‘Daddy’ disappoints

From the culture-generated title to the after-movie child rap star charade, this movie was exploitative to a high degree.

My Baby’s Daddy begins with an animation that provides a brief history about three boys and their troubled upbringing in the so-called “hood.” The movie quickly skips eight years to when the same three men have not left the houses in which they grew up.

Although the animation had ceased, the men are caricatures of a humorless idea – the irresponsible father.

G, played by Anthony Anderson, is a struggling boxer who has been working in a convenience store he used to rob as a kid with his cousin, No Good (Method Man). Lonnie (Eddie Griffin) is the socially-challenged member of the trio whose nerdy antics distastefully contrast that of his girlfriend Rolanda’s (Paula Jai Parker) cheap and extremely loose mannerisms. Dominic (Michael Imperioli) is a starving music producer and a player trying to promote a white rap duo.

Each of the men learn that their girlfriends are pregnant at the same time. Not only that, but the three women give birth simultaneously in different locations.
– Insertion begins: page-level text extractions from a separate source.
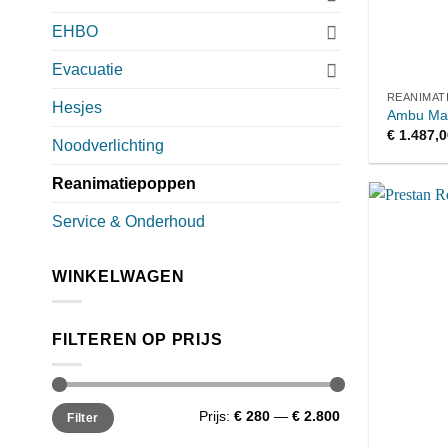
EHBO
Evacuatie
REANIMAT
Hesjes
Ambu Ma
€
1.487,0
Noodverlichting
Reanimatiepoppen
Service & Onderhoud
WINKELWAGEN
FILTEREN OP PRIJS
Min.
Max.
Prijs:
€ 280
—
€ 2.800
Filter
prijs
prijs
My Baby’s Daddy is swamped with short clips that lack both relevance and humor. The movie hurdles through unrelated subplots, such as how Lonnie changes from a self-conscious nerd to a self-righteous pimp and eventually learns to just be himself.

Despite the title, viewers see the babies less than 40 percent of the time.

G’s Uncle Virgil (John Amos) finally gets fed up with the men’s idleness and imparts the formula of manhood to the three.

But after his speech, G only asks, “Do I really look like Rerun?” disregarding what was said and unknowingly alluding to the fact that the movie is a “rerun” of the blacksploitation films of the 1970s.

The message of irresponsible boys who transform into mature fathers and learn the importance of building a family is lost amidst blatant stereotypes and fleeting scenes of hollow, dry humor.

But the stereotypes extend beyond the black community. Chinese names and the white rapper cliché are mocked.

The screenwriters, seemingly desperate to evoke laughs in a script lacking consistent plot development, resort to gas expulsion scenes, “potty” jokes and unnecessary profanity that makes audiences cringe.

The bottom line is there is more substance in the babies’ diapers than in this horrendous movie, although it probably smells the same.